Il résulte de l'ensemble de ces éléments que la société Artcurial ne démontre pas l'existence d'un préjudice résultant pour elle de la réinstallation de M. Le Fur à proximité pour exercer la même activité et ne rapporte donc pas la preuve de l'éviction dont elle se prévaut.

En conclusion, il y a lieu d'infirmer le jugement dont appel sauf en ce que le tribunal s'est déclaré compétent et en ce qu'il a débouté la société Artcurial de sa demande au titre de la garantie d'éviction, et statuant à nouveau, de dire que l'engagement de non concurrence du 15 mai 2002 est nul et de nul effet, du moins en ce qui concerne sa seconde partie, à compter du 15 mai 2007, c'est à dire pour la période postérieure à la cessation de la collaboration de M. Le Fur et de débouter la société Artcurial de l'ensemble de ses demandes.

L'équité commande d'allouer à M. Le Fur et à la société Auctionart-Remy Le Fur & Associés, chacun une indemnité de 10 000 euro au titre de l'article 700 du Code de procédure civile.
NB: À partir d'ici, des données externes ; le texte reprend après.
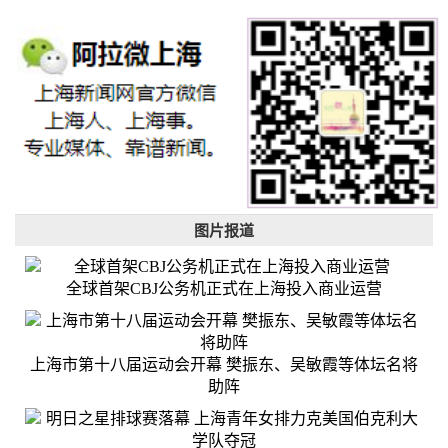
图片报道
全球首架CBJ公务机正式在上海投入商业运营
上海市第十八届运动会开幕 樊振东、吴敏霞等体坛名将
助阵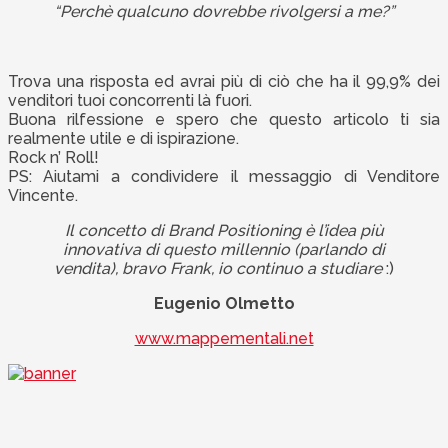
“Perchè qualcuno dovrebbe rivolgersi a me?”
Trova una risposta ed avrai più di ciò che ha il 99,9% dei
venditori tuoi concorrenti là fuori.
Buona rilfessione e spero che questo articolo ti sia
realmente utile e di ispirazione.
Rock n’ Roll!
PS: Aiutami a condividere il messaggio di Venditore
Vincente.
Il concetto di Brand Positioning è l’idea più
innovativa di questo millennio (parlando di
vendita), bravo Frank, io continuo a studiare
:)
Eugenio Olmetto
www.mappementali.net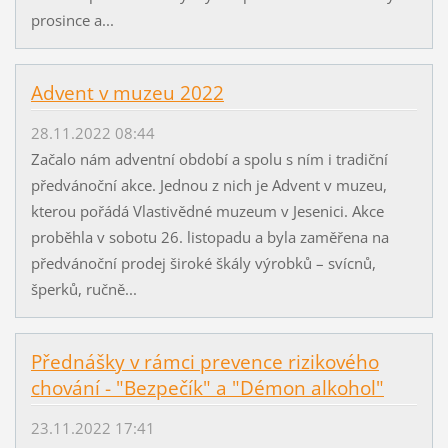
prosince a...
Advent v muzeu 2022
28.11.2022 08:44
Začalo nám adventní období a spolu s ním i tradiční
předvánoční akce. Jednou z nich je Advent v muzeu,
kterou pořádá Vlastivědné muzeum v Jesenici. Akce
proběhla v sobotu 26. listopadu a byla zaměřena na
předvánoční prodej široké škály výrobků – svícnů,
šperků, ručně...
Přednášky v rámci prevence rizikového
chování - "Bezpečík" a "Démon alkohol"
23.11.2022 17:41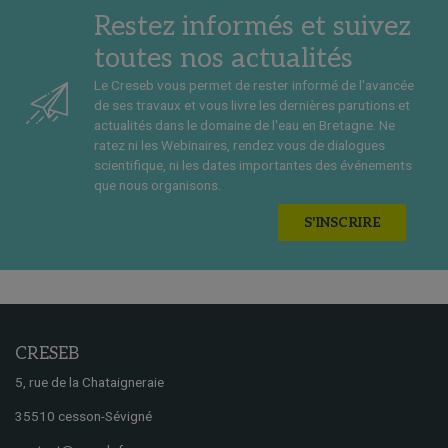
Restez informés et suivez
toutes nos actualités
Le Creseb vous permet de rester informé de l'avancée
de ses travaux et vous livre les dernières parutions et
actualités dans le domaine de l'eau en Bretagne. Ne
ratez ni les Webinaires, rendez vous de dialogues
scientifique, ni les dates importantes des événements
que nous organisons.
S'INSCRIRE
CRESEB
5, rue de la Chataigneraie
35510 cesson-Sévigné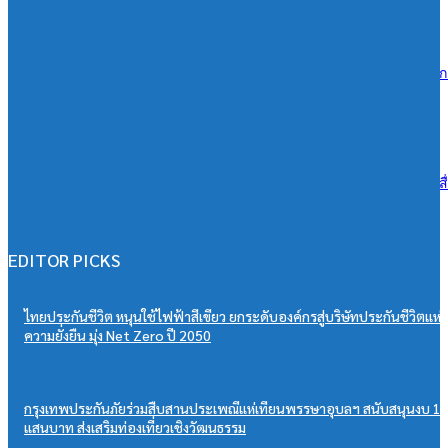
06/08/2026
ซีพีแรม ผนึกกำลังทุกภาคส่วน สานต่อ 13 ปี “CPRAM Green Life” #ปลูกเ
โลกยั่งยืน เพิ่มพื้นที่สีเขียวกว่า 288,000 ตร.ม. มุ่งสู่ Net Zero 2050
06/08/2026
ดีน่ารีเฟรชแบรนด์ครั้งใหญ่ ดึง BamBam ถ่ายทอดภาพลักษณ์ใหม่ ผ่านสื
OOH ในระบบ MRT ตอกย้ำแบรนด์ยุคใหม่เข้าถึงคนเมือง
06/08/2026
EDITOR PICKS
ไทยประกันชีวิต หนุนใช้ไฟฟ้าสีเขียว ยกระดับองค์กรสู่บริษัทประกันชีวิตแห่ง
ความยั่งยืน มุ่ง Net Zero ปี 2050
กรุงเทพประกันภัยร่วมสืบสานประเพณีแห่เทียนพรรษาอุบลฯ สนับสนุนงบ 1
แสนบาท ส่งเสริมท่องเที่ยวเชิงวัฒนธรรม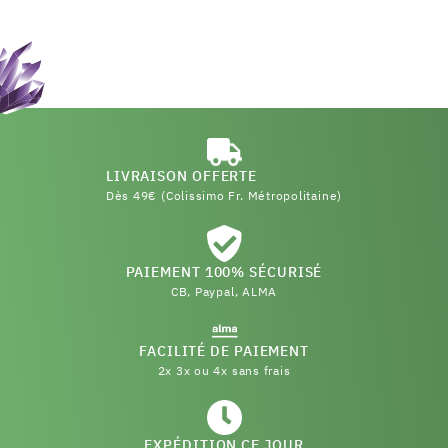
LIVRAISON OFFERTE
Dès 49€ (Colissimo Fr. Métropolitaine)
PAIEMENT 100% SÉCURISÉ
CB, Paypal, ALMA
FACILITÉ DE PAIEMENT
2x 3x ou 4x sans frais
EXPÉDITION CE JOUR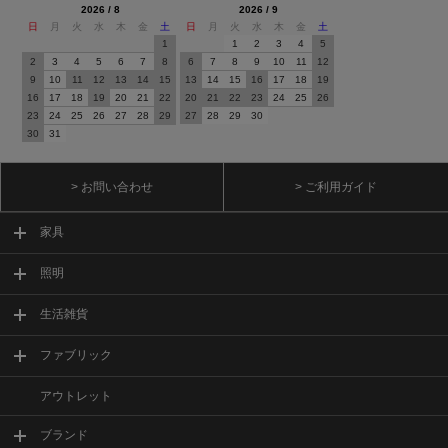
2026 / 8
2026 / 9
日
月
火
水
木
金
土
日
月
火
水
木
金
土
1
1
2
3
4
5
2
3
4
5
6
7
8
6
7
8
9
10
11
12
9
10
11
12
13
14
15
13
14
15
16
17
18
19
16
17
18
19
20
21
22
20
21
22
23
24
25
26
23
24
25
26
27
28
29
27
28
29
30
30
31
> お問い合わせ
> ご利用ガイド
家具
照明
生活雑貨
ファブリック
アウトレット
ブランド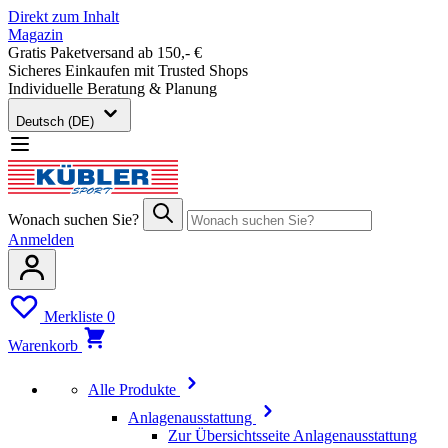
Direkt zum Inhalt
Magazin
Gratis Paketversand ab 150,- €
Sicheres Einkaufen mit Trusted Shops
Individuelle Beratung & Planung
Deutsch (DE)
Wonach suchen Sie?
Anmelden
Merkliste
0
Warenkorb
Alle Produkte
Anlagenausstattung
Zur Übersichtsseite Anlagenausstattung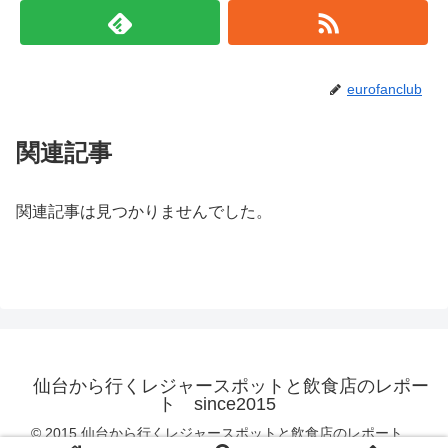
eurofanclub
関連記事
関連記事は見つかりませんでした。
仙台から行くレジャースポットと飲食店のレポー
ト since2015
© 2015 仙台から行くレジャースポットと飲食店のレポート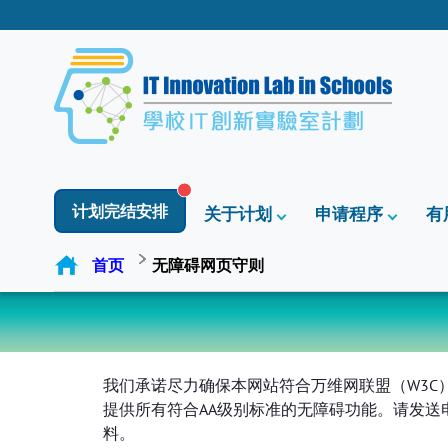
计划完结安排
关于计划
申请程序
有
首页
无障碍网页守则
我们承诺尽力确保本网站符合万维网联盟（W3C）《
提供所有符合AA级别标准的无障碍功能。请发送
料。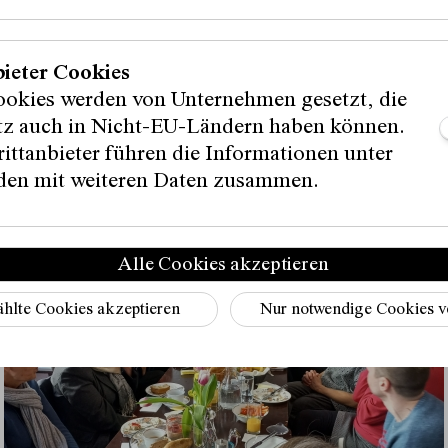
bieter Cookies
ookies werden von Unternehmen gesetzt, die
itz auch in Nicht-EU-Ländern haben können.
ittanbieter führen die Informationen unter
en mit weiteren Daten zusammen.
Alle Cookies akzeptieren
hlte Cookies akzeptieren
Nur notwendige Cookies 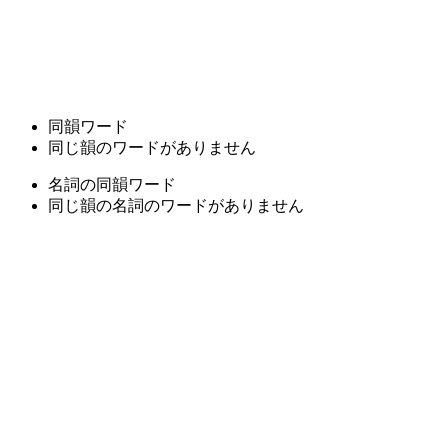
同韻ワード
同じ韻のワードがありません
名詞の同韻ワード
同じ韻の名詞のワードがありません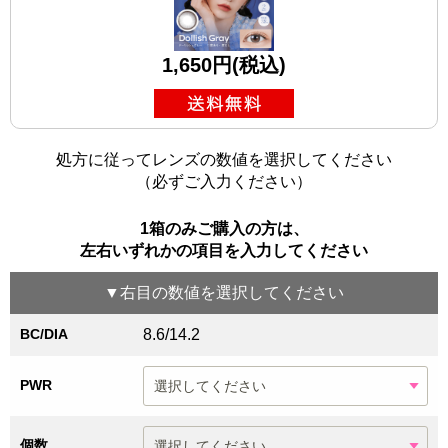
1,650円(税込)
処方に従ってレンズの数値を選択してください
（必ずご入力ください）
1箱のみご購入の方は、
左右いずれかの項目を入力してください
▼
右目
の数値を選択してください
BC/DIA
8.6/14.2
PWR
個数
Par ces motifs : Et, adoptant ceux non contraires des premiers juges, LA COUR, statuant publiquement, contradictoirement et en dernier ressort, Infirme le jugement déféré, sauf en ce qu'il s'est déclaré compétent et en ce qu'il a débouté la société Artcurial de sa demande au titre de la garantie d'éviction, Statuant à nouveau, Dit que l'engagement de non concurrence du 15 mai 2002 est nul et de nul effet, du moins en ce qui concerne sa seconde partie, à compter du 15 mai 2007, c'est à dire pour la période postérieure à la cessation de la collaboration de M. Rémy Le Fur, Deboute la société Artcurial de l'ensemble de ses demandes, Condamne la société Artcurial à payer à M. Rémy Le Fur et à la société Auctionart-Remy Le Fur & Associés, chacun, la somme de 10 000 euro au titre de l'article 700 du Code de procédure civile, Condamne la société Artcurial aux dépens de première instance et d'appel, qui seront recouvrés conformément aux dispositions de l'article 699 du Code de procédure civile.